Lesson Two starts on a bad foot. Nick is explaining Colour Theory. I’m soaking wet from the rain, half of my equipment is at home, and there’s a new lady in the course who just won’t stop chatting. I start to feel completely lost. Remembering all the names of these shades and their combinations will take forever.

Then and there, I almost get up and leave. My colour set doesn’t help; just where is my Payne’s Grey? One more drop of water will produce a different hue. Does watercolour make any sense?

Furious, I start scribbling on my notebook. My Chinese classmate comes over, glancing at my writing.

“What’s that?” he asks.

“I’m taking notes. I have a lot of colours to buy,” I lie. Why is he coming over? Can’t an angry writer who’s had too much coffee be left alone?

Still, what was I thinking? That I could just take a watercolour class?

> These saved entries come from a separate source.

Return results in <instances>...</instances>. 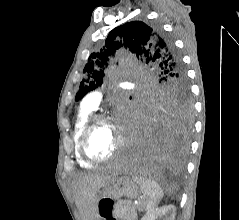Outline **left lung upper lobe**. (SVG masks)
<instances>
[{"instance_id":"left-lung-upper-lobe-1","label":"left lung upper lobe","mask_w":239,"mask_h":220,"mask_svg":"<svg viewBox=\"0 0 239 220\" xmlns=\"http://www.w3.org/2000/svg\"><path fill=\"white\" fill-rule=\"evenodd\" d=\"M105 44L89 56L75 101L102 84L109 57L114 56L117 49L128 47L137 58L155 68L161 78L160 85L149 97V109L171 112L181 124L190 126L193 105L184 67L172 42L159 28L142 21L127 22L113 29Z\"/></svg>"}]
</instances>
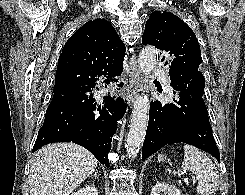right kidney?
Returning a JSON list of instances; mask_svg holds the SVG:
<instances>
[{
  "label": "right kidney",
  "mask_w": 245,
  "mask_h": 195,
  "mask_svg": "<svg viewBox=\"0 0 245 195\" xmlns=\"http://www.w3.org/2000/svg\"><path fill=\"white\" fill-rule=\"evenodd\" d=\"M71 195H98V190L94 186H87L84 188L79 189L78 191L74 192Z\"/></svg>",
  "instance_id": "ca27d5eb"
}]
</instances>
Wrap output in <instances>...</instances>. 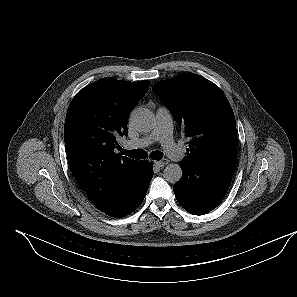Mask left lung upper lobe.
I'll list each match as a JSON object with an SVG mask.
<instances>
[{
    "label": "left lung upper lobe",
    "instance_id": "left-lung-upper-lobe-1",
    "mask_svg": "<svg viewBox=\"0 0 297 297\" xmlns=\"http://www.w3.org/2000/svg\"><path fill=\"white\" fill-rule=\"evenodd\" d=\"M152 90L190 138L187 157L180 165L205 180L233 175L237 131L233 110L222 90L194 73L158 81Z\"/></svg>",
    "mask_w": 297,
    "mask_h": 297
}]
</instances>
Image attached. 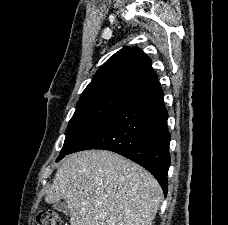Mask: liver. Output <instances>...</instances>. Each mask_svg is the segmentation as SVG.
I'll return each mask as SVG.
<instances>
[{
	"mask_svg": "<svg viewBox=\"0 0 228 225\" xmlns=\"http://www.w3.org/2000/svg\"><path fill=\"white\" fill-rule=\"evenodd\" d=\"M60 199L67 203L70 225H152L162 189L136 163L93 149L61 161L45 201Z\"/></svg>",
	"mask_w": 228,
	"mask_h": 225,
	"instance_id": "obj_1",
	"label": "liver"
}]
</instances>
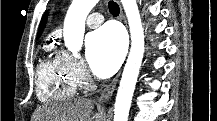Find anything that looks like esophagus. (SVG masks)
Listing matches in <instances>:
<instances>
[{"label":"esophagus","instance_id":"1","mask_svg":"<svg viewBox=\"0 0 217 121\" xmlns=\"http://www.w3.org/2000/svg\"><path fill=\"white\" fill-rule=\"evenodd\" d=\"M120 16H121L124 24L127 26L126 19H125V16H124V13H123L121 6H120ZM119 77H120V73H118L116 75V77L109 83V85L103 90V92L101 93V95L99 97L100 103H107L111 99V97H112V95L116 89L117 83L119 81Z\"/></svg>","mask_w":217,"mask_h":121}]
</instances>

Everybody is now painting basic colours into an empty colour chart to memorise their names, and I have to ask my classmates to borrow some of their pigments. Everybody is in the same situation, though, and the table is a complete chaos of colour pans, paper towels, glasses of dirty water and palettes. I start to calm down. All these shades really are beautiful, and I find their names fascinating. Maybe it’s time to give in to the uncertainty of art, and life for that matter.

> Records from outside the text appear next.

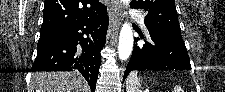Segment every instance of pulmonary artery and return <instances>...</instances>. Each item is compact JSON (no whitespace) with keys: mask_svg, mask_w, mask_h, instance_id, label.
<instances>
[{"mask_svg":"<svg viewBox=\"0 0 225 92\" xmlns=\"http://www.w3.org/2000/svg\"><path fill=\"white\" fill-rule=\"evenodd\" d=\"M131 16L136 18L137 22L141 25V26H145V15L140 13V12H136V11H132L131 12Z\"/></svg>","mask_w":225,"mask_h":92,"instance_id":"1","label":"pulmonary artery"}]
</instances>
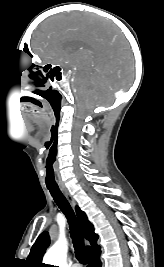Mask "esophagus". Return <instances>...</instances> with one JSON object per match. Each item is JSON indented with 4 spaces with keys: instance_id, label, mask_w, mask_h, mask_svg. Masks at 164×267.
<instances>
[{
    "instance_id": "34e87169",
    "label": "esophagus",
    "mask_w": 164,
    "mask_h": 267,
    "mask_svg": "<svg viewBox=\"0 0 164 267\" xmlns=\"http://www.w3.org/2000/svg\"><path fill=\"white\" fill-rule=\"evenodd\" d=\"M63 194L66 196V198L70 201V203L74 206L75 205V201L73 199V197L70 195V193L68 192V190L66 188H61Z\"/></svg>"
}]
</instances>
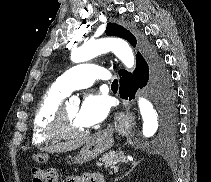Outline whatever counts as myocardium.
I'll list each match as a JSON object with an SVG mask.
<instances>
[{"instance_id":"obj_1","label":"myocardium","mask_w":211,"mask_h":182,"mask_svg":"<svg viewBox=\"0 0 211 182\" xmlns=\"http://www.w3.org/2000/svg\"><path fill=\"white\" fill-rule=\"evenodd\" d=\"M64 107L65 106L63 104H60L56 109L49 125V133L57 139L68 140L81 139L87 136L89 133L87 129L77 132H72L69 130L66 122Z\"/></svg>"}]
</instances>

I scribble one last sentence. “Do not try to be precise.” That must be it: my inert drawings didn’t account for the wonderful imperfections of reality.

As homework, we need to print an empty colour chart on 12 sheets of paper. My Chinese friend asks me to do it for him, too, as he doesn’t own a printer.

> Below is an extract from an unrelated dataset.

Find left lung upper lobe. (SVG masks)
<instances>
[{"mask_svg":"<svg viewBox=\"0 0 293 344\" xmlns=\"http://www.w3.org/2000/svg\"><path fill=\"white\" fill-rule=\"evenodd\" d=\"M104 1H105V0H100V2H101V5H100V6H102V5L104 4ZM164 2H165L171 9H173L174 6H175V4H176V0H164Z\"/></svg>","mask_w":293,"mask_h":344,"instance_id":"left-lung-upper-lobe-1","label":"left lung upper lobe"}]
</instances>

Lesson Three starts with composition. We learn that when drawing anything, we’re not just delimiting a form, but also the space around it: its negative space. We should aim for a 50-50 balance between figures and background. That’s useful, but again I stumble on mixing water and end up with three different hues of Viridian for the same object.

Another thing we learn is that to create depth, we need to leverage perspective, sharpness and contrast. Far away objects need to be smaller, sure, but also less sharp; in addition to that, using contrasting colours will make objects look closer or farther. My Chinese friend is not there, instead I’m sitting across from a competitive young woman who can’t stop looking at my drawings. “Relax,” I repeat to myself.

By this point, for no particular reason, I’m painting olive jars. Nick has just been going on for half an hour about Gum Arabic with two close disciples. I give up on him, and start laughing with the girl next to me, a graphic designer. We’re moving on to landscapes; we need to paint mountains.

I can’t help thinking about Bob Ross. “If you don’t like your shape, if you’re not happy with it, you can change it. ‘Cause this is your world,’” I hear him saying. But my Bob Ross stops at that. I absolutely have no idea how to paint a mountain. So I paint an island instead, again for no reason in particular. Nick sees it and not only doesn’t scold me, but compliments my choice. The rules of logic don’t seem to apply.

I suddenly have an epiphany. Painting should be done with no expectation, no pressure and no need to analyse anything. Yes, by just taking a watercolour class. Leave the rational you outside the atelier and be free to experiment; that’s what art is for. That’s what life should probably be for, but we can’t always be that brave. On the canvas, though, the only resistance you can possibly encounter is your own fear. Acknowledge it, put it aside, and paint.

The teacher asks the graphic designer to add some contrasting colour to her bluish landscape, so she starts to paint Alizarin Crimson dots in the forefront.

“Don’t ask me what they are,” she whispers.

“Mushrooms?” I venture.

“Bodies,” she confesses, as she takes a paper towel to absorb them, a legitimate way of erasing in watercolour painting.

“Don’t take them away!” I say, inspired by my newfound freedom.

“I’m trying to save them,” she laughs.

Just then, our Chinese classmate walks in. He’s about an hour late. I hand him his printed colour chart and he gives me a tiny Tupperware with an egg bathing in dark liquid.

“For you. It’s a tea egg. I made it myself,” he smiles.

Bob was right. “Beautiful little things [happen automatically],” he once said, “but we’d never admit this was an accident. [If] somebody asks, well, we planned that son of a gun right from the beginning.”